──────── SOURCE MATERIAL
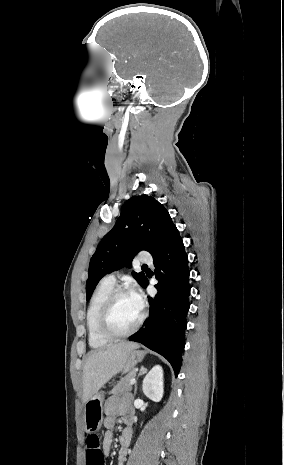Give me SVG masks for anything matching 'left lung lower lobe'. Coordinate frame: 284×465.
<instances>
[{"mask_svg":"<svg viewBox=\"0 0 284 465\" xmlns=\"http://www.w3.org/2000/svg\"><path fill=\"white\" fill-rule=\"evenodd\" d=\"M155 278V298L148 297L150 316L145 327L130 337V341L142 343L164 356L172 365L177 376L182 364L185 347L184 334L189 311V268L188 256L182 238L176 230L165 247L153 256ZM145 278L142 287L146 288Z\"/></svg>","mask_w":284,"mask_h":465,"instance_id":"0a47b994","label":"left lung lower lobe"}]
</instances>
────────────────
_TASK PROMPT_
What is needed here is an exact repetition of the listing above, pictures excluded.

_RESULT FOR THIS TASK_
Give me SVG masks for anything matching 'left lung lower lobe'. Coordinate frame: 284×465.
<instances>
[{"mask_svg":"<svg viewBox=\"0 0 284 465\" xmlns=\"http://www.w3.org/2000/svg\"><path fill=\"white\" fill-rule=\"evenodd\" d=\"M155 278V298L148 297L150 316L145 327L130 337V341L142 343L164 356L172 365L177 376L182 364L185 347L184 334L189 311V268L188 256L182 238L176 230L165 247L153 256ZM145 278L142 287L146 288Z\"/></svg>","mask_w":284,"mask_h":465,"instance_id":"0a47b994","label":"left lung lower lobe"}]
</instances>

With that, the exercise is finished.